Former BBC employee is convicted of indecently assaulting a woman while he worked for the corporation more than 30 years ago
- Geoffrey Wheeler, 71, was convicted of indecently assaulting the woman
- The former BBC employee worked on the corporation's Open University output
- He was sentenced to 50 hours community service and ordered to pay £500
- He was also cleared of four further indecent assault charges in 1981 and 1982
A former BBC employee has been convicted of indecently assaulting a woman while he worked for the corporation more than 30 years ago.
Geoffrey Wheeler was found guilty of putting his hand up the victim's top and touching her breast.
Wheeler, of Hopkins Close, Milton Keynes, was cleared of a further four indecent assault charges, dated between May 1981 and September 1982.
Geoffrey Wheeler, 71, was convicted of indecently assaulting a woman while he worked for the BBC more than 30 years ago on the corporation's Open University output
Wheeler was arrested under Operation Yewtree which was launched following the posthumous shaming of Jimmy Savile, pictured, who was accused of serial sex abuse
Wheeler was also cleared of four indecent assault charges between May 1981 and September 1982 following a trial at Southwark Crown Court, pictured
During his trial at Southwark Crown Court, the 71-year-old dismissed suggestions that he had attempted to touch the woman's breasts, saying: 'It did not happen.'
The jury of seven women and five men returned a majority decision on three of the charges, including the guilty verdict, and unanimously found him not guilty of two others.
Wheeler had been accused of 'persistent, repeated and unwanted sexual harassment' at the BBC's studio in Milton Keynes while he worked at the Open University for the corporation.

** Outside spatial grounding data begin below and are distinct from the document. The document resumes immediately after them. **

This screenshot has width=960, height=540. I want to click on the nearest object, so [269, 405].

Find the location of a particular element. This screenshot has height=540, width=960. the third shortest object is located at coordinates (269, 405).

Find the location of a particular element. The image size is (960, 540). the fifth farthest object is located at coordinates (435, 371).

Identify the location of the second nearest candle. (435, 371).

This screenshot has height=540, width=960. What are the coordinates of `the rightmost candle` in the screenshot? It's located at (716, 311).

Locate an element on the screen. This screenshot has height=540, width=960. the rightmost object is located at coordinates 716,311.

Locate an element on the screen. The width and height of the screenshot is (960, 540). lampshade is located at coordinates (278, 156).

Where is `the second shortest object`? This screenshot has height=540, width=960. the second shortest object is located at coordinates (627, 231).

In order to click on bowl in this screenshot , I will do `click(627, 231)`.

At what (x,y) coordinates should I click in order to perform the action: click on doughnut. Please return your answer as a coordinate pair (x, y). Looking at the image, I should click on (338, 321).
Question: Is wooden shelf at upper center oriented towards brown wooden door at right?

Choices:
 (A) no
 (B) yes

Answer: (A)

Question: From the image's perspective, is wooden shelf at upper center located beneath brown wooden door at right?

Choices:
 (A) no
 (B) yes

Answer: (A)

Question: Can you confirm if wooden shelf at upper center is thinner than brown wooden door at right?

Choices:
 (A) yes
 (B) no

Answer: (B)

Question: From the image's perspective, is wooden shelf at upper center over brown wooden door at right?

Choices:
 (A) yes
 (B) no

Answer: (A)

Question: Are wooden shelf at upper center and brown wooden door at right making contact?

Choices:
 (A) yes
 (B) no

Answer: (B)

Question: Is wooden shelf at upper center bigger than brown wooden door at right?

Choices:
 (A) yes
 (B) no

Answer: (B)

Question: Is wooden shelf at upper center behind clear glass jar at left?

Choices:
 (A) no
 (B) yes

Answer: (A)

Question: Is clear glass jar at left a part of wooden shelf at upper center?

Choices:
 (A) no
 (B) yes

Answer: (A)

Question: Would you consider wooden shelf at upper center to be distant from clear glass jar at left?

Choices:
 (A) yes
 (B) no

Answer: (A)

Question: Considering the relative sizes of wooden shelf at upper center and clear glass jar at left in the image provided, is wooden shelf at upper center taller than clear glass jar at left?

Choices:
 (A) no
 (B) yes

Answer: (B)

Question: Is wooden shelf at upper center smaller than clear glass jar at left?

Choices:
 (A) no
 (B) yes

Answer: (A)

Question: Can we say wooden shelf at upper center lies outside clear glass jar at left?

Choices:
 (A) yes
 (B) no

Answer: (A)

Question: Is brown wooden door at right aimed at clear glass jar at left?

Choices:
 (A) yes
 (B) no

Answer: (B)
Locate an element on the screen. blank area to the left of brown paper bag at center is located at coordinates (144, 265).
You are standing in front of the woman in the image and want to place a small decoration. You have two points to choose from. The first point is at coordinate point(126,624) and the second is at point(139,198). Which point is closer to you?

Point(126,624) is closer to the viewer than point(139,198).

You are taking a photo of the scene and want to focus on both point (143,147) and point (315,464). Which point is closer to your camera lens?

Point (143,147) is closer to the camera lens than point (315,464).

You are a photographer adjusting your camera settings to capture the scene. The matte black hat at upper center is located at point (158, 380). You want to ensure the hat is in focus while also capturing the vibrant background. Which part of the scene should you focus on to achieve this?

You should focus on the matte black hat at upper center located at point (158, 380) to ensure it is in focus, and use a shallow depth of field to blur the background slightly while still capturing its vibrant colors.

Wheeler - not to be confused with the BBC broadcaster and former Songs Of Praise presenter of the same name who died in December 2013 - was charged under Operation Yewtree.
The police investigation examined historical sexual abuse in the aftermath of the Jimmy Savile scandal.

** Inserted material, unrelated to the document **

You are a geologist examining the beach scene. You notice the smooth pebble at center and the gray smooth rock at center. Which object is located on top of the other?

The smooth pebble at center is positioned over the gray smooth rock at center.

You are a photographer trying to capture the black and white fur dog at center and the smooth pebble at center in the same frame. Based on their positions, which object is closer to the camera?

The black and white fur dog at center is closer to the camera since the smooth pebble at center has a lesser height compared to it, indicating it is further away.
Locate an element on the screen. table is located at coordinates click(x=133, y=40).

Wheeler, who stood in the dock wearing a dark suit, white shirt and light blue tie, was told he must carry out 50 hours of unpaid work within the next 12 months.

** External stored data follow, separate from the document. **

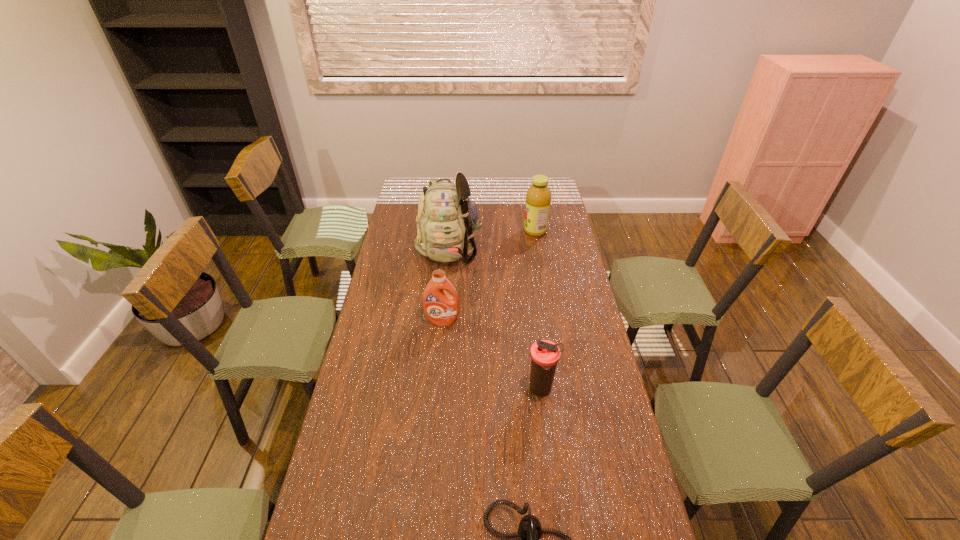 Locate an element on the screen. This screenshot has width=960, height=540. the tallest object is located at coordinates (447, 219).

Image resolution: width=960 pixels, height=540 pixels. Identify the location of fruit juice. (538, 197).

Locate an element on the screen. the third nearest object is located at coordinates (441, 309).

Identify the location of the fourth farthest object. This screenshot has height=540, width=960. (545, 355).

You are a GUI agent. You are given a task and a screenshot of the screen. Output one action in this format:
    pyautogui.click(x=<x>, y=<y>)
    Task: Click on the vacant area located 0.090m on the front-facing side of the backpack
    
    Given the screenshot: What is the action you would take?
    pyautogui.click(x=447, y=284)

This screenshot has height=540, width=960. Identify the location of vacant space located 0.190m on the front label of the fruit juice. (485, 231).

In order to click on free space located 0.330m on the front label of the fruit juice in this screenshot , I will do (x=457, y=231).

You are a GUI agent. You are given a task and a screenshot of the screen. Output one action in this format:
    pyautogui.click(x=<x>, y=<y>)
    Task: Click on the free region located 0.240m on the front label of the fruit juice
    Image resolution: width=960 pixels, height=540 pixels.
    Given the screenshot: What is the action you would take?
    pyautogui.click(x=475, y=231)

This screenshot has width=960, height=540. I want to click on vacant space located 0.200m on the front-facing side of the third farthest object, so [x=438, y=368].

The width and height of the screenshot is (960, 540). I want to click on vacant space situated 0.250m on the front of the fourth farthest object, so coord(552,479). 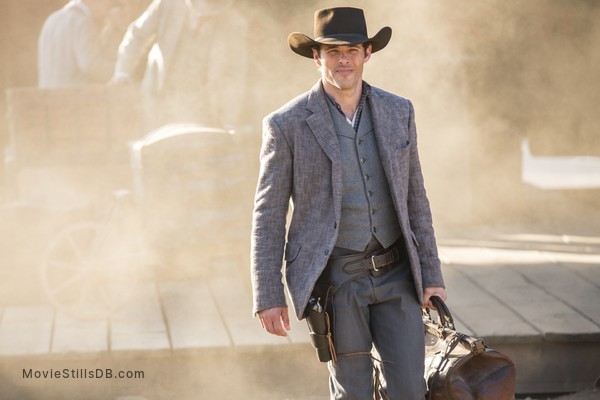 Locate an element on the screen. This screenshot has height=400, width=600. wooden planks is located at coordinates (24, 339), (86, 345), (136, 339), (203, 341), (249, 342), (499, 327), (546, 331), (576, 297), (591, 264). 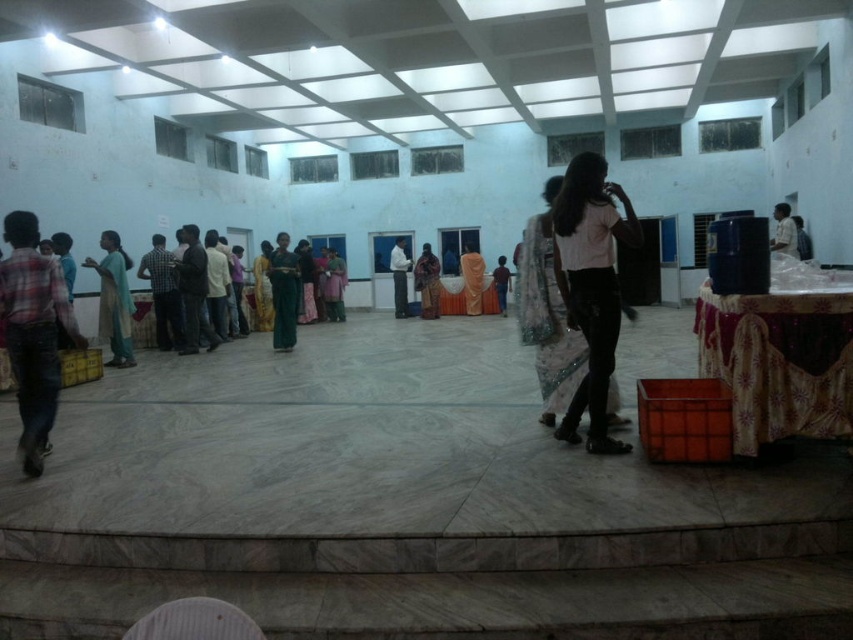 Question: Does white glossy shirt at center appear under dark blue shirt at center?

Choices:
 (A) yes
 (B) no

Answer: (A)

Question: Which point is farther to the camera?

Choices:
 (A) tap(576, 337)
 (B) tap(770, 244)
 (C) tap(393, 300)

Answer: (C)

Question: Does white glossy shirt at center have a greater width compared to dark blue shirt at center?

Choices:
 (A) yes
 (B) no

Answer: (B)

Question: Which object is farther from the camera taking this photo?

Choices:
 (A) white lace saree at center
 (B) dark blue shirt at center

Answer: (B)

Question: Which object is closer to the camera taking this photo?

Choices:
 (A) dark blue shirt at center
 (B) white lace saree at center

Answer: (B)

Question: Does white lace saree at center have a greater width compared to dark blue shirt at center?

Choices:
 (A) yes
 (B) no

Answer: (B)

He was also ordered to pay £150 in compensation to his victim, who Recorder Alexander Layton said had been 'palpably vulnerable' at the time of the assault, having just received some bad news.
He told Wheeler, who showed no reaction: 'Your past behaviour has caught up with you.'
He described the defendant as 'a man of good character apart from this offence' but added: 'You have shown no remorse for your behaviour.'
Wheeler, who the court heard is suffering from cancer and also acts as his wife's carer as she deals with Alzheimer's, was ordered to pay £500 towards prosecution costs.